The father of Reggie was born in New Jersey. In 20 to 30 years it played baseball with the Newark Eagles, one of the teams from the black League. At that time he rubbed shoulders with the greats of that baseball: Satchel Paige, Josh Gibson and Zach Layton, where he enjoyed that was romantic, moving from one place to another in these old buses.

After the second world war, the parents of Reggie moved to Cheltenham, Pennsylvania, and bought a dry cleaners (dry cleaning) in the 149 Greenwood Avenue where also sewn together and mended clothes. The shop was called Greenwood Avenue Cleaners and was located between the Atlantic gas station and the hamlet Glickers, a neighborhood predominantly middle class and white. For this reason, Reggie said in his biography and arrogantly, typical in it, which most of his friends were white.

Mr Martínez Clarence Jackson was a hardworking man who wanted the best for his family. However, when Reggie was six years old, he decided to separate from his wife. Reggie came to the House and saw his father cry. This situation affect him emotionally, not only by his father, but also to see her mother split with three of his brothers from father and mother, leaving him behind along with his two half brothers, the sons of his father’s first marriage. Reggie never forgave his mother for this reason, despite the fact that over the years he managed to see it, but not with the same affection that a child should feel towards her mother.

Over the years, when Reggie was about 18 years old, his father was arrested for smuggling of liquor. In the basement of his home preparing drinks illegally. He did so to cover expenses and allow their children to have everything. Reggie and his brother Slug managed to do the work of the laundry until his father left in freedom. Reggie continued their studies at Cheltenham High School and practiced several sports. It was an all star in athletics once ran the 100 yards in 9.7 seconds. Also, he practiced football, basketball and baseball which released three games without a hit and run. At the conclusion of his high school, Reggie went to study at Arizona State University. There he met Jennie Campos, a young Mexican American, with whom he had a romantic relationship culminating in marriage. It was precisely, with the parents of Jennie who learned to speak the Spanish, something that helped him to communicate with his fellow Spanish-speaking baseball, especially when played winter ball in Puerto Rico, season 1970-71, with the Cangrejeros de Santurce. That year he led the Puerto Rican League in home runs with 20, and runs scored with 47. Back on the island, they thought, and ran a ball that was Puerto Rican by name Martinez. Someone thought that it was not a name and a surname. Also, because the machucaba the Spanish who had him learn with friends and relatives of his ex-wife. Something similar such as take Lasorda and Tony La Russa, who also defend themselves with the Spanish learned of the same shape.

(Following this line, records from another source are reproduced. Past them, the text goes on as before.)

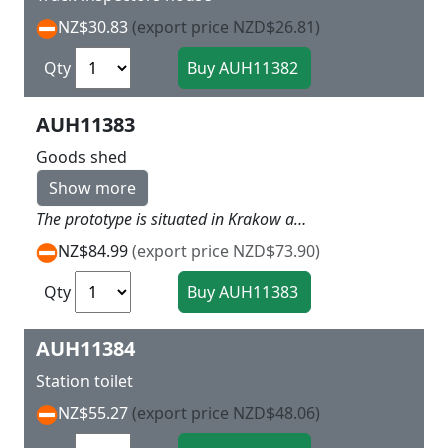
NZ$30.83
(export price NZD$26.81)
Qty
AUH11383
Goods shed
Show more
The prototype is situated in Krakow am See and is finely detailed. With an optional flat-roofed extension and separate basement access through the entrance hall. Wall lamps are included. Additional parts can be combined with a group of buildings from No. 11 380 Neupreussen station to create a booking hall with goods shed. When using track with built-in trackbed, compensate for the extra height with the base. 319 x 124 x 93 mm
NZ$84.99
(export price NZD$73.90)
Qty
AUH11384
Station toilet
NZ$55.27
(export price NZD$48.06)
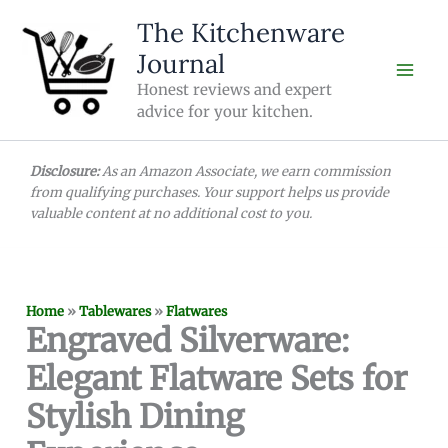
Skip
The Kitchenware
to
Journal
content
Honest reviews and expert
advice for your kitchen.
Disclosure:
As an Amazon Associate, we earn commission
from qualifying purchases. Your support helps us provide
valuable content at no additional cost to you.
Home
»
Tablewares
»
Flatwares
Engraved Silverware:
Elegant Flatware Sets for
Stylish Dining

Mr. October played in the bigs with the Orioles, Yankees, athletics and angels. He had an exceptional career, a timely hitter, his team leader. I used to have even its friction with his fellows by pretending to be the best. Once said: “I’m stick that remove the beverage,” meaning that without their presence the team would not succeed. Arrogance or not, in the 1970s, Reggie carried Oakland Athletics to win three World Series, and the New York Yankees to win two.

Reggie retires from baseball in 1987, ending a successful career of 21 years in the big top, connected 563 home runs and towed 1,702 racing. He was the man who gave the bat when it was needed. His work earned him be exalted to the Hall of Fame in his first year of eligibility in 1993, received 396 votes of counted 423: 93.62% of the vote.